夜な夜な濃厚な鶏出汁と優しい米麺を求めて買っていた冷凍のフォーが、突然なんの前触れもなく長崎ちゃんぽんに入れ替わったときか。東京と神奈川でのみ新発売という生チョコの情報をネットでチェックし、スイーツコーナーを毎日確認しては陳列されていないことに落胆し、店員さんに聞いてみると「うちには入荷の予定はないですね。」とすげなく返されたときか。九州でしかお目にかかれないと思っていた袋入りのかき氷をアイスコーナーでみつけ、7月中は毎晩一袋買って風呂上がりの楽しみにしていたのに、8月に入り更に暑さが厳しくなったらなぜか補充されなくなったときか。
とにかく近所のセブンイレブンとの相性が悪い。
厳密に言えばフランチャイズ店のオーナーないしは仕入れ担当との相性が悪いのだが。

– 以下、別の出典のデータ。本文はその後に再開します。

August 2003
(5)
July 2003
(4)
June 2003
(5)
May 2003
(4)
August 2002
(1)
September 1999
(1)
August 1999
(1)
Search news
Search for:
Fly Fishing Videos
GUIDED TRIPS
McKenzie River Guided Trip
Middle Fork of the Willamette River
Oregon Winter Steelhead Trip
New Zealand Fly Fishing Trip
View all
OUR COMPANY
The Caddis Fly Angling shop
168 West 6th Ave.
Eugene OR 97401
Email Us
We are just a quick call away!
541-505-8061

好きになる商品がことごとく棚から消えていってしまう。確かに僕の好みはあまり一般的ではないかもしれないが、それにしたって毎回毎回、それを目的にコンビニに行っているといって差し支えないレベルのものがなくなってしまうのはヘコむ。だったらそちら様がプッシュするものを愛したら応えてくれるだろうかと、先日麺類の棚の最下部を埋め尽くして大々的にフェアが開催されていた麻辣刀削麺を購入したみた。
……美味すぎる。
ペロンと平たい麺はもちもちの食感が心地よく、上にかかっているタレは幅広の麺にもしっかり絡み、最後にかける花椒の香りが鼻を抜けると、脳がもっと食わせろとシグナルをガンガンに発信する、好みどんぴしゃの絶品だった。なんだ、これまでは僕が一方的に愛していたからうまくいかなかったのだ。あなたが自信をもって愛してほしい部分が見えていなかっただけなのだ。恋は盲目とはよく言ったもんだ。ごめんねセブン。これからは二人で幸せに暮らしていこうねと誓った翌日、ご想像の通り麻辣刀削麺は棚から消えた。

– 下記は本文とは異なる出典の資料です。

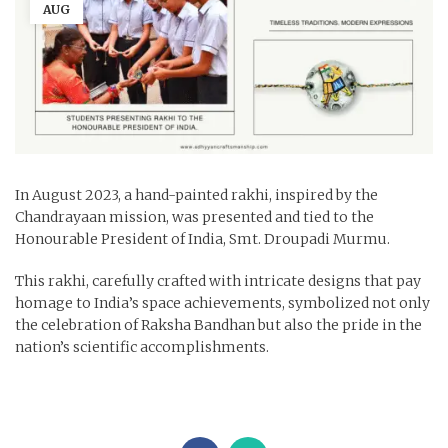
AUG
In August 2023, a hand-painted rakhi, inspired by the
Chandrayaan mission, was presented and tied to the
Honourable President of India, Smt. Droupadi Murmu.
This rakhi, carefully crafted with intricate designs that pay
homage to India’s space achievements, symbolized not only
the celebration of Raksha Bandhan but also the pride in the
nation’s scientific accomplishments.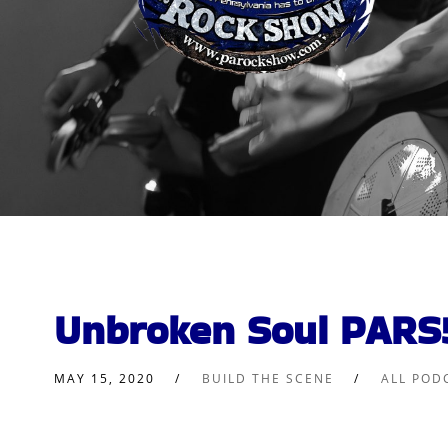
Unbroken Soul PARS
MAY 15, 2020
BUILD THE SCENE
ALL POD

あんなにプッシュしていたのに。何故なんだ。僕が気付くのが遅すぎたのだろうか。買い支えてあげられなくてごめん、と歪な愛憎を心の奥から燻らせていると、数日後、奇跡がおきた。
麻辣刀削麺は、麻『婆』刀削麺となって帰ってきたのだ。
会いたかったよ。すこしイメチェンしたみたいだけど、そんな君も素敵だ。麻辣も麻婆も、なに、僕の愛の前では変わらない。早速食べてみると、まあ正直な感想としては昔の君のほうが好みではあったけど、今の君も勿論素敵だ。
こうして、二人は末永く幸せにくらしましたとさ。
ところがどっこい。全くもって理解できないのだが、麻婆刀削麺も2日後に消え去った。前日に真っ赤なシールで「新発売」と貼ってあったにも関わらずだ。なぜだ。なぜなんだ。なぜことごとく僕の愛した存在は消え去ってしまうのか。唯一そばに寄り添い続けてくれるのは、学生時代から愛している野菜スティックくらいのものだ。彼女の存在は神の悪戯かなにかだろうか。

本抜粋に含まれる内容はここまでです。